A detailed analysis of data from 185 human genomes sequenced in the course of the 1000 Genomes Project, by scientists at the European Molecular Biology Laboratory (EMBL) in Heidelberg, Germany, in collaboration with researchers at the Wellcome Trust Sanger Institute in Cambridge, UK, as well as the University of Washington and Harvard Medical School, both in the USA, has identified the genetic sequence of an unprecedented 28 000 structural variants (SVs) - large portions of the human genome which differ from one person to another. The work, published today in Nature, could help find the genetic causes of some diseases and also begins to explain why certain parts of the human genome change more than others.
The international team of scientists identified over a thousand SVs that disrupt the sequence of one or more genes. These gene-altering mutations may be linked to diseases, so knowing the exact genetic sequence of these variations will help clinical geneticists to narrow down their searches for disease-causing mutations.
"Knowing the exact genetic sequence of SVs and their context in the genome could help find the genetic causes for as-yet unexplained diseases," says Jan Korbel, who led the research at EMBL: "this may help us understand why some people remain healthy until old age whereas others develop diseases early in their lives."
This unprecedented catalogue of large-scale genetic variants also sheds light on why some parts of the genome mutate more frequently than others.
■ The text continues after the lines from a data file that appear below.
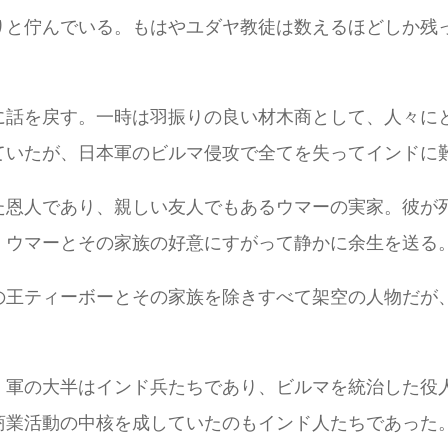
りと佇んでいる。もはやユダヤ教徒は数えるほどしか残
に話を戻す。一時は羽振りの良い材木商として、人々に
ていたが、日本軍のビルマ侵攻で全てを失ってインドに
た恩人であり、親しい友人でもあるウマーの実家。彼が死
、ウマーとその家族の好意にすがって静かに余生を送る
の王ティーボーとその家族を除きすべて架空の人物だが
、軍の大半はインド兵たちであり、ビルマを統治した役
商業活動の中核を成していたのもインド人たちであった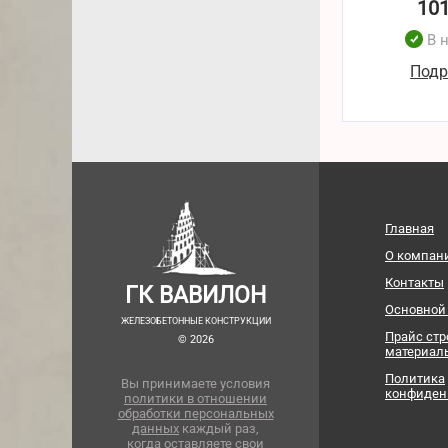
10
В 
Подр
Главная
О компан
Контакты
ГК ВАВИЛОН
Основной
ЖЕЛЕЗОБЕТОННЫЕ КОНСТРУКЦИИ
Прайс ст
© 2026
материал
Политика
Вы принимаете условия
конфиден
политики в отношении
обработки персональных
данных
каждый раз,
когда оставляете свои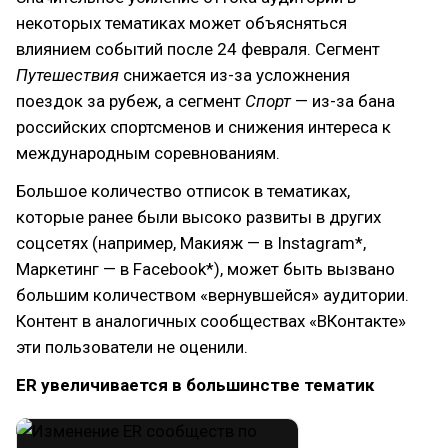
некоторых тематиках может объясняться
влиянием событий после 24 февраля. Сегмент
Путешествия
снижается из-за усложнения
поездок за рубеж, а сегмент
Спорт
— из-за бана
российских спортсменов и снижения интереса к
международным соревнованиям.
Большое количество отписок в тематиках,
которые ранее были высоко развиты в других
соцсетях (например, Макияж — в Instagram*,
Маркетинг — в Facebook*), может быть вызвано
большим количеством «вернувшейся» аудитории.
Контент в аналогичных сообществах «ВКонтакте»
эти пользователи не оценили.
ER увеличивается в большинстве тематик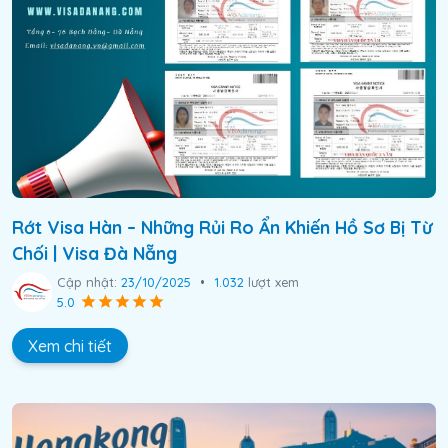
Rớt Visa Hàn – Những Rủi Ro Ẩn Khiến Hồ Sơ Bị Từ
Chối | Visa Đà Nẵng
Cập nhật:
23/10/2025
•
1.032
lượt xem
5.0
Xem chi tiết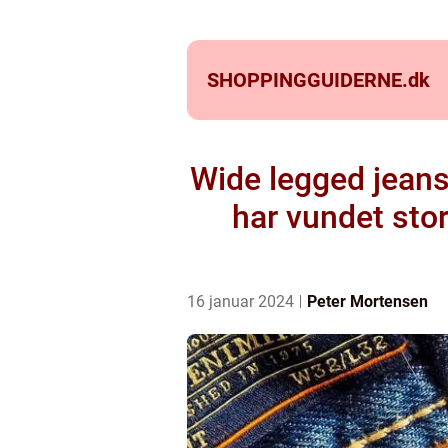
SHOPPINGGUIDERNE.
dk
Wide legged jeans
har vundet stor
16 januar 2024
Peter Mortensen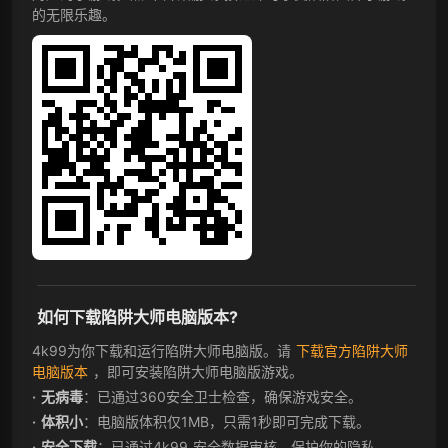
的无限乐趣。
如何下载陷阱大师电脑版本?
4k99为你下载和运行陷阱大师电脑版。请
下载官方陷阱大师
电脑版本
，即可安装陷阱大师电脑版游戏。
无病毒
：已通过360安全卫士检查，确保游戏安全。
体积小
：电脑版体积仅1MB，只需1秒即可完成下载。
安全下载
：已通过4k99 安全数据审核，保护你的隐私。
The scientists found that deletions, where genetic material is lost, and insertions, where it is gained, tend to happen in different places in the genome and through different molecular processes. For instance, large-scale deletions are more likely to occur in regions where DNA often breaks and has to be put back together, as 'chunks' of genetic material can be lost in the process.
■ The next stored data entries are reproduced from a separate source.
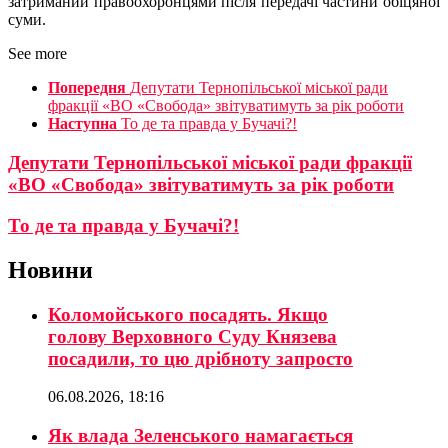
затриманий правоохоронцями після передачі частини обіцяної
суми.
See more
Попередня
Депутати Тернопільської міської ради
фракції «ВО «Свобода» звітуватимуть за рік роботи
Наступна
То де та правда у Бучачі?!
Депутати Тернопільської міської ради фракції
«ВО «Свобода» звітуватимуть за рік роботи
То де та правда у Бучачі?!
Новини
Коломойського посадять. Якщо
голову Верховного Суду Князева
посадили, то цю дрібноту запросто
06.08.2026, 18:16
Як влада Зеленського намагається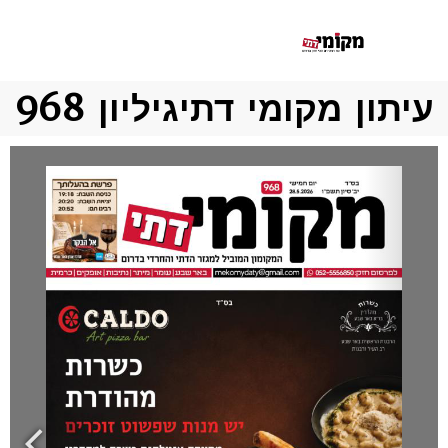
ון מקומי דתי
גיליון 968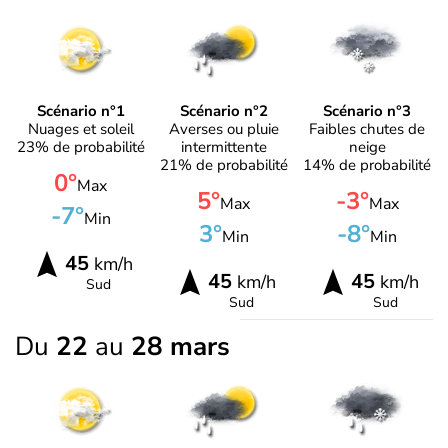
Scénario n°1
Scénario n°2
Scénario n°3
Nuages et soleil
Averses ou pluie
Faibles chutes de
23% de probabilité
intermittente
neige
21% de probabilité
14% de probabilité
0°
Max
5°
-3°
Max
Max
-7°
Min
3°
-8°
Min
Min
45
km/h
45
45
km/h
km/h
Sud
Sud
Sud
Du
22
au
28 mars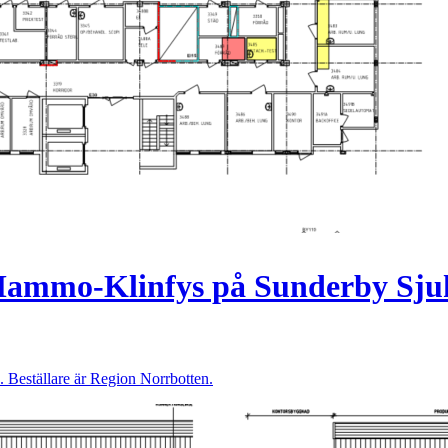
ammo-Klinfys på Sunderby Sju
eställare är Region Norrbotten.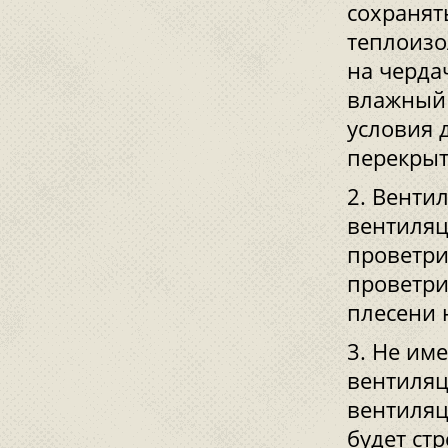
сохранят
теплоизо
на черда
влажный 
условия 
перекрыт
Вентил
вентиляц
проветри
проветри
плесени 
Не име
вентиляц
вентиляц
будет ст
"We found 51 hotspots where certain SVs, such as large deletions, appear to occur particularly often" Korbel says: "Six of those hotspots are in regions known to be related to genetic conditions such as Miller-Dieker syndrome, a congenital brain disease that can lead to infant death."
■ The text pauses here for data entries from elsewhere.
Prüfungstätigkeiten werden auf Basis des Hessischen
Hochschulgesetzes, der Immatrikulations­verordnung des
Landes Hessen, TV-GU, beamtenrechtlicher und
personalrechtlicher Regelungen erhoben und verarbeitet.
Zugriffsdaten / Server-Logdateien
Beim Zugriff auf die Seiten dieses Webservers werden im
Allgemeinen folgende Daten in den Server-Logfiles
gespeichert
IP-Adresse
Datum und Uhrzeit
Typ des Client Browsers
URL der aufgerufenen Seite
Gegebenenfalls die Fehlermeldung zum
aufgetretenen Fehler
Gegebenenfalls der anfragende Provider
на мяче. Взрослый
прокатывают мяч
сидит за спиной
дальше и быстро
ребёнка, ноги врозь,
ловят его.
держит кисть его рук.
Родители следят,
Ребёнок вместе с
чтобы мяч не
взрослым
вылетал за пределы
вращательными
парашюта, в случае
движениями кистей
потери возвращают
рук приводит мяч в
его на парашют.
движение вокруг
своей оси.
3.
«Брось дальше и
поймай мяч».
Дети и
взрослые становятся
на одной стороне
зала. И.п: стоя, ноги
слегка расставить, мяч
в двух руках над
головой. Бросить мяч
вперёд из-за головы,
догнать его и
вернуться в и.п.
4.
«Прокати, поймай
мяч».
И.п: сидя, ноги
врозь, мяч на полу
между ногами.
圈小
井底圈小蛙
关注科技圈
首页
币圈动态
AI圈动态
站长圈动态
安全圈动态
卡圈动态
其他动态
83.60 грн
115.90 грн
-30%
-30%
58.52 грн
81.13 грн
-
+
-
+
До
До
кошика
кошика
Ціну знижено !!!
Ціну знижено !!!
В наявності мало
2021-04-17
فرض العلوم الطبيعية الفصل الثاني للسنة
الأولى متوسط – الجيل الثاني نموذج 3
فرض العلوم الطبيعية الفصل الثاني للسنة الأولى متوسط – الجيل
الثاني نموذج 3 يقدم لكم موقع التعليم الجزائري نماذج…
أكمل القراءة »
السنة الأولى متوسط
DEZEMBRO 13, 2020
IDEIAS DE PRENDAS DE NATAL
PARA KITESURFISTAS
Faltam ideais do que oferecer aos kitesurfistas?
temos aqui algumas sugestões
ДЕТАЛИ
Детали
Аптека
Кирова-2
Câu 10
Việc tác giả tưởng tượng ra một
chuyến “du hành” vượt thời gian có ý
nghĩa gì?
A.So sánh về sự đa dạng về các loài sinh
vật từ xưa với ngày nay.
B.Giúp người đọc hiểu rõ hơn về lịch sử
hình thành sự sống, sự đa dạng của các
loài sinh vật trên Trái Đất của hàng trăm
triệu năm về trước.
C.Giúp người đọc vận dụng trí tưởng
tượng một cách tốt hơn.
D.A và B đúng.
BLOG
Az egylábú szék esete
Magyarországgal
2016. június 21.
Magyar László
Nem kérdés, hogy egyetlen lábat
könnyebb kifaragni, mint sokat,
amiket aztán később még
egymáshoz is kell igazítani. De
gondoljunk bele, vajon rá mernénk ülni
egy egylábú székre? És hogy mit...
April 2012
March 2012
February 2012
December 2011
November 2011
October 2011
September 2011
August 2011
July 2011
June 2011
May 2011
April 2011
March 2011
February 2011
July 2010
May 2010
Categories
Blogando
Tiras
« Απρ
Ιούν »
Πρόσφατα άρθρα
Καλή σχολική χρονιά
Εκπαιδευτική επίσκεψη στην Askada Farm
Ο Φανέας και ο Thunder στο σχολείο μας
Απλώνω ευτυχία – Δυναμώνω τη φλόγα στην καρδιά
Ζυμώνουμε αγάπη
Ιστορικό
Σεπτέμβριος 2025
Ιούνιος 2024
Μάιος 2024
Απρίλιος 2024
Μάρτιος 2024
Previous research had already linked SVs - also called copy-number variants - to many genetic conditions, such as colour-blindness, schizophrenia, and certain forms of cancer. However, because of their large size and complex DNA sequence, SVs were difficult to identify. In this study, the researchers overcame these difficulties, developing novel computational approaches that allowed them to pinpoint the exact locations of these large-scale variations in the genome, broadening the potential scope of future disease studies.
"There are many structural variants in everyone's genomes and they are increasingly being associated with various aspects of human health" says Charles Lee, a clinical cytogeneticist and associate professor at Harvard Medical School and Brigham and Women's Hospital, and joint leader of the study: "It is important to be able to identify and comprehensively characterize these genetic variants using state-of-the-art DNA sequencing technologies."
Data from this study is being made publicly available to the scientific community through the 1000 Genomes Project, an international public-private consortium to build the most detailed map of human genetic variation to date. The 1000 Genomes Project aims to sequence 2500 whole genomes by the end of 2012, resulting, by far, in the largest collection of human genomes to date.